# URL Metadata Comparison for Deduplication Detection
By: Gita Ayu Salsabila, QA Engineer Intern
###### tags: `Fulldive Internship`
>Reference:
>- [Stackoverflow: Detection of two URL drive to the same site](https://stackoverflow.com/questions/24325759/how-can-i-detect-that-these-two-urls-drive-to-the-same-site)
>- [Stackoverflow: Detection similarity between two text document](https://stackoverflow.com/questions/8897593/how-to-compute-the-similarity-between-two-text-documents/8897648#8897648)
>- [Tf–idf Algortihm](https://en.wikipedia.org/wiki/Tf%E2%80%93idf)
>- [Tutorial: NLP for Checking Documents Similarity](https://dev.to/coderasha/compare-documents-similarity-using-python-nlp-4odp)
>-[Tutorial: TF-IDF Similarity Checking](https://medium.com/@odysseus1337/document-class-comparison-with-tf-idf-python-1b4860b9345b)
### **Goals:** *Detect the similarity of Web Pages that driven by different URLs*
In order to solve this, at first I'm planning to get the metadata of an URL in HTML/XML format using Python library (**Urllib/BeautifulShop**). Then parse the metadata so I could check is there any Canonical Tags/Header. If there is no tags/header is found, then I'll try to compute **the cosine similarity** to compare the content of the URL metadata with other metadata using **tf-idf algorithm**.
:::info
:warning: **Problems:**
- I have not have a good mechanism to search and fetch "suspected URL" whose probably has similar metadata/direct to the same URL.
- I have not deciding the best value of threshold of the cosine similarity to determine whether the metadata is similar enough.
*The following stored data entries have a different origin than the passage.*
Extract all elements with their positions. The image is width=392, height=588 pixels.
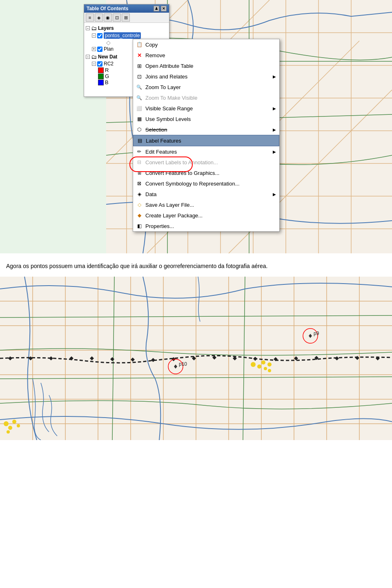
zoom-icon: 🔍 [136,83,143,91]
svg-text:p9: p9 [314,331,319,336]
rc2-expand[interactable]: − [92,62,96,66]
edit-arrow: ▶ [273,150,276,154]
svg-point-70 [268,369,271,372]
menu-item-visible-scale-range[interactable]: ⬜ Visible Scale Range ▶ [133,103,279,114]
toc-source-btn[interactable]: ◈ [95,13,103,22]
menu-item-open-attribute-table[interactable]: ⊞ Open Attribute Table [133,60,279,71]
b-color-box [98,80,104,85]
menu-item-data[interactable]: ◈ Data ▶ [133,189,279,199]
toc-vis-btn[interactable]: ◉ [104,13,112,22]
menu-item-convert-labels: ⊟ Convert Labels to Annotation... [133,157,279,168]
symbol-icon: ▦ [136,115,143,123]
text-section: Agora os pontos possuem uma identificaçã… [0,253,392,277]
layers-group-icon: 🗂 [91,25,97,31]
menu-zoom-layer-label: Zoom To Layer [145,84,276,90]
menu-item-remove[interactable]: ✕ Remove [133,50,279,60]
joins-icon: ⊡ [136,73,143,80]
menu-convert-sym-label: Convert Symbology to Representation... [145,181,276,187]
toc-list-btn[interactable]: ≡ [86,13,94,22]
svg-point-69 [267,362,272,367]
menu-label-features-label: Label Features [146,138,276,144]
svg-point-73 [12,420,16,424]
menu-package-label: Create Layer Package... [145,212,276,219]
zoom-visible-icon: 🔍 [136,94,143,101]
menu-item-joins-relates[interactable]: ⊡ Joins and Relates ▶ [133,71,279,82]
svg-point-75 [7,430,10,434]
svg-text:p10: p10 [179,361,187,367]
menu-item-convert-features-graphics[interactable]: ⊞ Convert Features to Graphics... [133,168,279,178]
rc2-checkbox[interactable] [97,61,102,67]
scale-icon: ⬜ [136,105,143,112]
convert-sym-icon: ⊠ [136,180,143,187]
r-color-box [98,67,104,73]
pontos-checkbox[interactable] [97,33,102,38]
menu-item-edit-features[interactable]: ✏ Edit Features ▶ [133,146,279,157]
menu-item-label-features[interactable]: ▤ Label Features [133,135,279,146]
menu-item-use-symbol-levels[interactable]: ▦ Use Symbol Levels [133,114,279,124]
toc-titlebar-buttons: ♟ ✕ [154,6,167,11]
menu-item-zoom-to-layer[interactable]: 🔍 Zoom To Layer [133,82,279,92]
rc2-label: RC2 [104,61,114,67]
toc-group-layers-header[interactable]: − 🗂 Layers [86,25,167,32]
top-section: Table Of Contents ♟ ✕ ≡ ◈ ◉ ⊡ ⊞ − 🗂 Laye… [0,0,392,253]
newdat-icon: 🗂 [91,54,97,60]
newdat-expand[interactable]: − [86,55,90,59]
g-color-box [98,74,104,79]
b-label: B [105,79,109,85]
data-icon: ◈ [136,190,143,198]
description-text: Agora os pontos possuem uma identificaçã… [6,262,386,271]
menu-convert-labels-label: Convert Labels to Annotation... [145,159,276,165]
plan-checkbox[interactable] [97,47,102,52]
menu-properties-label: Properties... [145,223,276,229]
menu-open-attr-label: Open Attribute Table [145,63,276,69]
menu-item-save-as-layer[interactable]: ◇ Save As Layer File... [133,199,279,210]
pontos-expand[interactable]: − [92,34,96,38]
joins-arrow: ▶ [273,74,276,79]
menu-item-convert-symbology[interactable]: ⊠ Convert Symbology to Representation... [133,178,279,189]
toc-item-pontos-controle[interactable]: − pontos_controle [86,32,167,39]
scale-arrow: ▶ [273,106,276,111]
menu-item-zoom-to-make-visible: 🔍 Zoom To Make Visible [133,92,279,103]
toc-pin-button[interactable]: ♟ [154,6,159,11]
menu-item-create-layer-package[interactable]: ◆ Create Layer Package... [133,210,279,221]
selection-icon: ⬡ [136,126,143,133]
layers-group-label: Layers [98,25,114,31]
table-icon: ⊞ [136,62,143,69]
toc-close-button[interactable]: ✕ [161,6,167,11]
plan-expand[interactable]: + [92,47,96,51]
menu-item-properties[interactable]: ◧ Properties... [133,221,279,231]
svg-point-65 [251,362,256,367]
svg-point-72 [8,426,12,430]
svg-point-68 [264,367,267,370]
menu-convert-features-label: Convert Features to Graphics... [145,170,276,176]
menu-save-layer-label: Save As Layer File... [145,202,276,208]
label-icon: ▤ [136,137,143,144]
context-menu: Copy ✕ Remove ⊞ Open Attribute Table ⊡ J… [133,39,280,232]
selection-arrow: ▶ [273,127,276,132]
plan-label: Plan [104,46,114,52]
svg-point-71 [4,421,9,426]
properties-icon: ◧ [136,222,143,230]
package-icon: ◆ [136,212,143,219]
copy-icon [136,41,143,48]
toc-sel-btn[interactable]: ⊡ [113,13,121,22]
data-arrow: ▶ [273,192,276,197]
remove-icon: ✕ [136,51,143,59]
menu-selection-label: Selection [145,127,270,133]
save-layer-icon: ◇ [136,201,143,208]
pontos-label: pontos_controle [104,32,141,39]
svg-point-66 [257,364,261,369]
toc-options-btn[interactable]: ⊞ [122,13,130,22]
menu-item-copy[interactable]: Copy [133,39,279,50]
menu-symbol-label: Use Symbol Levels [145,116,276,122]
menu-remove-label: Remove [145,52,276,58]
g-label: G [105,73,109,79]
toc-titlebar: Table Of Contents ♟ ✕ [84,4,169,13]
r-label: R [105,67,109,73]
menu-zoom-visible-label: Zoom To Make Visible [145,95,276,101]
bottom-map: p10 p9 [0,277,392,440]
toc-layers-expand[interactable]: − [86,26,90,30]
menu-item-selection[interactable]: ⬡ Selection ▶ [133,124,279,135]
svg-point-67 [261,360,265,364]
menu-copy-label: Copy [145,42,276,48]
- I am not sure about what I have to do if I found that several URL drive to the same page. So far, I just list the URL.
:::
## Algorithm to Solve This Problem

## Implementation
Check this link to see the result of the implemented code: [Google Colab](https://colab.research.google.com/drive/1_Rm5jPtBd_IKhtUTdjJxY9JrRu1srNHA?usp=sharing)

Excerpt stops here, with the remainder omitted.